Modeling UR as AR(\(2\))#

  • Is a higher order AR model a good fit for the U.S. unemployment rate?

  • Let’s first plot the PACF of the UR to see if we can determine an order.

# Plot Autocorrelation Function
fig, ax = plt.subplots(figsize=(6.5,1.5))
pacf(data.UR,ax);
ax.grid(); ax.autoscale(tight=True)
_images/7f12858517f84d2a17dc3b455cbdeffb8b445d4ad17cfab005c16cebac94b855.png

This suggests that an AR(1) might be the best model.

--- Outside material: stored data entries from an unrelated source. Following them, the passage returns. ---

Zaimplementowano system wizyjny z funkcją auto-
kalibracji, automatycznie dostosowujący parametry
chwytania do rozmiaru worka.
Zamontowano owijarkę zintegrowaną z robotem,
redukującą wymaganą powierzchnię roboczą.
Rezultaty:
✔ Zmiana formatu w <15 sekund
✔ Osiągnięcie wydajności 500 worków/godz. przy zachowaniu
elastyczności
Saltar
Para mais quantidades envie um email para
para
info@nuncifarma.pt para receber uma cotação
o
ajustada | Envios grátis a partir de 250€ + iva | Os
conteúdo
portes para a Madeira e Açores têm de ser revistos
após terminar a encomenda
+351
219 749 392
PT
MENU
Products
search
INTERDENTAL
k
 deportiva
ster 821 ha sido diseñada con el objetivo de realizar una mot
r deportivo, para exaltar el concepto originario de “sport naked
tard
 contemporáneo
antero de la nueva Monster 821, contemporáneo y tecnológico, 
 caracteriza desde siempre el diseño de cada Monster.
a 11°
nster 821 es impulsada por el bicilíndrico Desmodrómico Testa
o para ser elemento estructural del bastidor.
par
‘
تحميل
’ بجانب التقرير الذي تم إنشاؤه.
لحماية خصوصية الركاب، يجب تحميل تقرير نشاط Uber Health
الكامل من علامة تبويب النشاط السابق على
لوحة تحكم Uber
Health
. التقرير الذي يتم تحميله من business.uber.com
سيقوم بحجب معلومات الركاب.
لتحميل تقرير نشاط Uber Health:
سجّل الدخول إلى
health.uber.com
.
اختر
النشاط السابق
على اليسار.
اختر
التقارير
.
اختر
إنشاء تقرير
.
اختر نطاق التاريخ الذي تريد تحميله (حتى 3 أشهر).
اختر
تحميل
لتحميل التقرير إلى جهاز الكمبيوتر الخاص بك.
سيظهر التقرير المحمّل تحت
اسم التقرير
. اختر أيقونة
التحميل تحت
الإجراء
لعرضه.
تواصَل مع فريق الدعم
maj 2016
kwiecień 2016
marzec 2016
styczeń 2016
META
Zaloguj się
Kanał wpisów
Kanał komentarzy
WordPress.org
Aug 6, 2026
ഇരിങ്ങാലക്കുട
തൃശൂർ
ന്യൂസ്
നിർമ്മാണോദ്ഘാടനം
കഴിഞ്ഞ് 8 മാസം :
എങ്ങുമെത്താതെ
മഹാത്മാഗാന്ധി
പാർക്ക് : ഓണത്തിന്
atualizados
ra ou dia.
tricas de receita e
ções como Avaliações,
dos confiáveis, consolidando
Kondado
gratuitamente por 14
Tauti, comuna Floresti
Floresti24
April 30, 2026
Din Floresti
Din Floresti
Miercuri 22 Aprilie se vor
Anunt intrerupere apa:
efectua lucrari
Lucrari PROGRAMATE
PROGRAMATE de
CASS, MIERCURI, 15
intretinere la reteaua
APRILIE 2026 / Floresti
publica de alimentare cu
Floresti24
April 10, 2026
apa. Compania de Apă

  • What if we ignore the PACF and estimate an AR(2) anyway?

# Define model
mod = ARIMA(data.UR,order=(2,0,0))
# Estimate model
res = mod.fit()
summary = res.summary()
# Print summary tables
tab0 = summary.tables[0].as_html()
tab1 = summary.tables[1].as_html()
tab2 = summary.tables[2].as_html()
#print(tab0); print(tab1); print(tab2)

Estimation Results#

Dep. Variable: VALUE No. Observations: 925
Model: ARIMA(2, 0, 0) Log Likelihood -495.314
coef std err z P>|z| [0.025 0.975]
const 5.5611 0.740 7.510 0.000 4.110 7.012
ar.L1 1.0208 0.009 109.007 0.000 1.002 1.039
ar.L2 -0.0517 0.010 -5.057 0.000 -0.072 -0.032
sigma2 0.1703 0.001 143.540 0.000 0.168 0.173
Heteroskedasticity (H): 6.37 Skew: 16.65
Prob(H) (two-sided): 0.00 Kurtosis: 423.48
  • Both AR coefficients are significantly different from \(0\)

  • But the AR(2) is still linear, i.e., normal and symmetric, so the residuals are still skewed and fat-tailed

  • PACF did not help to determine that second lag might improve fit

UR First Difference#

# Year-over-year growth rate
dUR = data.UR.diff(1); dUR = dUR.dropna()
# Plot
fig, ax = plt.subplots(figsize=(6.5,1.5));
ax.plot(dUR); ax.set_title('Change in U.S. Unemployment Rate (month to month)');
ax.yaxis.set_major_formatter('{x:,.0f}pp'); ax.grid(); ax.autoscale(tight=True)
_images/b24bae5bde9b753490364441785fb4d552153bfbc23793597244f10e31c08bc2.png

Is it stationary?

  • Yes, mean looks constant around \(0\).

  • Yes, volatility looks constant, except for COVID.

  • Maybe not, it’s impossible to see if the autocovariance is constant.

# Plot Autocorrelation Function
fig, ax = plt.subplots(figsize=(6.5,1.5))
acf(dUR,ax)
ax.grid(); ax.autoscale(tight=True);
_images/7c36865888aff79243b646abe0c34a6239021473519140d2abb4cda58c028451.png
  • The ACF indicates that the series is probably stationary.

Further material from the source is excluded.